Ivan Petrúšek, Institute of Sociology, Czech Academy of Sciences:
Distributive justice beliefs and support for income redistribution in Europe
Ivan is currently working on a paper together with our colleague Aleš Kudrnáč, and is a doctoral candidate at the Charles University, Prague and a junior researcher at the Institute of Sociology of the Czech Academy of Sciences. His research focuses on political participation (generational effects on voter turnout and electoral volatility in post-communist countries), attitudes towards economic inequalities, and income redistribution (in the Czech Republic and Europe).
Political theory and political philosophy formulate several distributive justice principles according to which a fair society should be organized. Individual people may have different personal beliefs about the importance of these principles. The particular principle(s) individuals ascribe to will determine their attitudes towards particular economic measures and policies. Concerning income redistribution attitudes, two distributive principles are essential. Firstly, the idea of equality posits that a society is fair when economic outcomes (i.e. income and wealth) are equally distributed among society members. Secondly, the equity principle suggests that a fair society distributes economic outcomes among society members proportionally to their individual input/effort. Therefore, it is expected that people ascribing to the equality principle will be supporters of income redistribution (as it leads to a more equal distribution of disposable incomes). People preferring the equity principle should be tolerant of stratified disposable incomes, which reflect the individual effort.
This research aims to study how these two distributive justice norms impact attitudes towards income redistribution in Europe. Firstly, this working paper studies which of these two distributive justice norms is a stronger correlate of pro-redistributive attitudes. Secondly, I analyze whether and how the effect of distributive justice norms is moderated by individual income. Thirdly, I study whether these norms' importance with respect to support for income redistribution is the same across European countries and which contextual factors may help explain cross-country differences.
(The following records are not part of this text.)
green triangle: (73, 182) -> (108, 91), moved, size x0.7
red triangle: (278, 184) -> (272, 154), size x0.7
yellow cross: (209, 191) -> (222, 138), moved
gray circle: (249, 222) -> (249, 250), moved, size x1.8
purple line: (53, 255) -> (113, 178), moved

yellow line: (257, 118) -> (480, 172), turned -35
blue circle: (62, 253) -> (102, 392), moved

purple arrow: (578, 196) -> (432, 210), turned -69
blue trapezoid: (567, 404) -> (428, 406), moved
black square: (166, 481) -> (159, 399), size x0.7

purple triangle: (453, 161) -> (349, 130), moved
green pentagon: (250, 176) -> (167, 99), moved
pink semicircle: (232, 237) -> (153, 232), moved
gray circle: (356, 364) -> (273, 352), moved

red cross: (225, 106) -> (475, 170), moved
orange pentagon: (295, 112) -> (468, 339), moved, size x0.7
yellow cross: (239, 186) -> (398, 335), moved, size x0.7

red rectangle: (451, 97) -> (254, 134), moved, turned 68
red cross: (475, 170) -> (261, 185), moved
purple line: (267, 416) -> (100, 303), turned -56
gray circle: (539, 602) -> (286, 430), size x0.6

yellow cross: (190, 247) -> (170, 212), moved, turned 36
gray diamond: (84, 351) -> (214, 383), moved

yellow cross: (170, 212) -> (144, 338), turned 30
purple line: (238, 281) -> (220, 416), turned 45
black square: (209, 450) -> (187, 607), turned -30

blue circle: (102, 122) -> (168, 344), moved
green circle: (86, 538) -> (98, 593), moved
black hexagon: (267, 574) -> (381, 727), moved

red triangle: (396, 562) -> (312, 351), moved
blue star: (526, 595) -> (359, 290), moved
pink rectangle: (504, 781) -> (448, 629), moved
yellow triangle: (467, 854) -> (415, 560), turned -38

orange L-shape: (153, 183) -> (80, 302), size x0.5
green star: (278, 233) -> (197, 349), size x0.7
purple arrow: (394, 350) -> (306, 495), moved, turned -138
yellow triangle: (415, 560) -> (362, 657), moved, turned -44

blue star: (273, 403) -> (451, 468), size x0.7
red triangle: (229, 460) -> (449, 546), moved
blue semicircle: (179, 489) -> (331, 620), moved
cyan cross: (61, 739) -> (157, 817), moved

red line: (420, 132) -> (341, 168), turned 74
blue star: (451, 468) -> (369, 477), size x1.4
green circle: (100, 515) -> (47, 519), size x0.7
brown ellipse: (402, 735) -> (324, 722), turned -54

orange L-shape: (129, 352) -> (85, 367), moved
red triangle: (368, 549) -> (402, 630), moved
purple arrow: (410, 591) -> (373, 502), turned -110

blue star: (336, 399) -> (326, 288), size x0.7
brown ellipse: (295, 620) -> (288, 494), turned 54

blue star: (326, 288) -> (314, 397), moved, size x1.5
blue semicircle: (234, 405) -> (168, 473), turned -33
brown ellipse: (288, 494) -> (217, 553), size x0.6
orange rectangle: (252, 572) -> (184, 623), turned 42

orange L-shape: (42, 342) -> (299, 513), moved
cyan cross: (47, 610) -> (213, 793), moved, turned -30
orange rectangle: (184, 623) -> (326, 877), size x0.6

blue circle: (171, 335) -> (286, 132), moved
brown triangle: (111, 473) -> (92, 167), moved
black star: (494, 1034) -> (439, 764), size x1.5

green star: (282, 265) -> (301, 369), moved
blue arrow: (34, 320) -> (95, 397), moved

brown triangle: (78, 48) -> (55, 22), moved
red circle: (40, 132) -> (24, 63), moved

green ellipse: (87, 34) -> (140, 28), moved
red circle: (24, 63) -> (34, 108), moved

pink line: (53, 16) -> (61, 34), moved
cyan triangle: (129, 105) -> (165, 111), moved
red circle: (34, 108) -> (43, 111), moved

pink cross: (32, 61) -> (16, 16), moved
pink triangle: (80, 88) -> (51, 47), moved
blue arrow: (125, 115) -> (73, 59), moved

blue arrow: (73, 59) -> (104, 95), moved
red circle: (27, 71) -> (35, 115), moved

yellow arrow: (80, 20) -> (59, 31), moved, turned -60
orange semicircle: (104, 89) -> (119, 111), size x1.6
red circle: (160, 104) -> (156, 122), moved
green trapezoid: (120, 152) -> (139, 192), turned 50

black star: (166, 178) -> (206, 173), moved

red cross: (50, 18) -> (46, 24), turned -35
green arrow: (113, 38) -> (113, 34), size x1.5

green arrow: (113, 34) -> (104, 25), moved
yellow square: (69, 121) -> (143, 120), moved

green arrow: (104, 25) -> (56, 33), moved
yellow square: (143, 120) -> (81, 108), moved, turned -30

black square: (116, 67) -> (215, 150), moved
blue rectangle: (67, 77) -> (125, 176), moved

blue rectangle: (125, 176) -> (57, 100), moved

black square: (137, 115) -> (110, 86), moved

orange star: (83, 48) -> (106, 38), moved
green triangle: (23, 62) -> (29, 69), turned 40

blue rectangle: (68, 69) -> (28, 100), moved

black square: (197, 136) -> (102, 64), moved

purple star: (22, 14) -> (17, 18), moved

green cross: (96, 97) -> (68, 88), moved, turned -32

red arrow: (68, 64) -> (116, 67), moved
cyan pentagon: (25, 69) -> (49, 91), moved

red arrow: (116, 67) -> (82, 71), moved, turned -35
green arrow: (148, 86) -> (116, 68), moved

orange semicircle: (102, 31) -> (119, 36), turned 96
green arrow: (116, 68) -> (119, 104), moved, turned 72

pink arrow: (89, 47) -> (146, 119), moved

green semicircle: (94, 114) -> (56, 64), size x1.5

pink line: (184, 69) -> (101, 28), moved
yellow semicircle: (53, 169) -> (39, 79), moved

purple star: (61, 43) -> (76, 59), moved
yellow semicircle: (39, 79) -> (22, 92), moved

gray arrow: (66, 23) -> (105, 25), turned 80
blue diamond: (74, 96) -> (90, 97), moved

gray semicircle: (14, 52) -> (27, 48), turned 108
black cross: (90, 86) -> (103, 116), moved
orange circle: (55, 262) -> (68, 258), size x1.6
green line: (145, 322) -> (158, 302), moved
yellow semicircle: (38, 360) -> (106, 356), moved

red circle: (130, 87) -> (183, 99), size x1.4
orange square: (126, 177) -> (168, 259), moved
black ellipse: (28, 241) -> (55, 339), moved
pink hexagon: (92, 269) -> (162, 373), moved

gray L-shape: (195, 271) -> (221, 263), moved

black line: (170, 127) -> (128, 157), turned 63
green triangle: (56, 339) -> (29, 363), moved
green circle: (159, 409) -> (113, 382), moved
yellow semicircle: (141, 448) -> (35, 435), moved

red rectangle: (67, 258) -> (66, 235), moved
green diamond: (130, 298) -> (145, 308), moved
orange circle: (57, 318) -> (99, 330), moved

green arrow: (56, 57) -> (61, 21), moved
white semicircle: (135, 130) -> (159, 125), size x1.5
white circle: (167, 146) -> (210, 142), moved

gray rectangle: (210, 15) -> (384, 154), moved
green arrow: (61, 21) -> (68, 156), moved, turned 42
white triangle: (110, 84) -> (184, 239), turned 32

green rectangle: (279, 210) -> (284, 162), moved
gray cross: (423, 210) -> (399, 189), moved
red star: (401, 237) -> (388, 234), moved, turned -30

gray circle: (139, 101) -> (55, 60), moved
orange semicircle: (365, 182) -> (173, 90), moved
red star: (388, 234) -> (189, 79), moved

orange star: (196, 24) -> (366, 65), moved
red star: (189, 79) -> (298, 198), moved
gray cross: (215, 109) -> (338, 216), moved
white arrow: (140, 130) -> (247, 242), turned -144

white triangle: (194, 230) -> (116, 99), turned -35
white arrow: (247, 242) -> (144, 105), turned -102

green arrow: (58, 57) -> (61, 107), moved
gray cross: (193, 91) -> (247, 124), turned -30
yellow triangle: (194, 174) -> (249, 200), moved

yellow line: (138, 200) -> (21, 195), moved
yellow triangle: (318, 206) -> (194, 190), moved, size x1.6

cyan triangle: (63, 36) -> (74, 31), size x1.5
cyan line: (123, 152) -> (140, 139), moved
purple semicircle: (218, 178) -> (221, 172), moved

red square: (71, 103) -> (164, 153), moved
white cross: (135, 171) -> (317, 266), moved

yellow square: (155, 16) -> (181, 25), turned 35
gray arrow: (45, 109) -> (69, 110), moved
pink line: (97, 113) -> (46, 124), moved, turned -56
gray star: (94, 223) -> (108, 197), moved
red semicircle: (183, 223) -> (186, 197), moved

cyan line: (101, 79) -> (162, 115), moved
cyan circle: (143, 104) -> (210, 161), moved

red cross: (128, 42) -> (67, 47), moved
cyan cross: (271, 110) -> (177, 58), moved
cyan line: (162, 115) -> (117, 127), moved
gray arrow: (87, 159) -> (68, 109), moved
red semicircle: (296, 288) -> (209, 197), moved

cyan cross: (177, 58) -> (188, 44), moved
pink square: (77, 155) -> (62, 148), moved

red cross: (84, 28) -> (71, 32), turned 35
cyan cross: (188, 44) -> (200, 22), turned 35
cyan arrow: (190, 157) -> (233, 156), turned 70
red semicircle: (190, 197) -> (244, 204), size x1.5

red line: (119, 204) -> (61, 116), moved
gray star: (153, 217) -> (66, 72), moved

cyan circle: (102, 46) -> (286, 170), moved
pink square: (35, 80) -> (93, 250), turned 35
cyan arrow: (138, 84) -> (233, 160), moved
This work in progress employs European Social Survey data from Justice and fairness module (round 9). While controlling for several socioeconomic status variables, the results demonstrate that the equality principle is a powerful predictor of pro-redistributive attitudes. Individuals who believe in the equality principle ceteris paribus support redistribution much more than individuals who oppose this principle. The role of the equality principle is much more crucial than that of the equity principle. Both distributive justice norms are strongly interacted with income. While high-income individuals ascribing to the equality principle tend to support income redistribution strongly, the opposite is the case for high-income individuals ascribing to the equity principle. The two-level model with a cross-level interaction suggests that existing inequalities of disposable incomes may explain part of the observed cross-country variation. In countries with low to moderate income inequalities, the role of the equality principle is much more important than in high-inequality countries.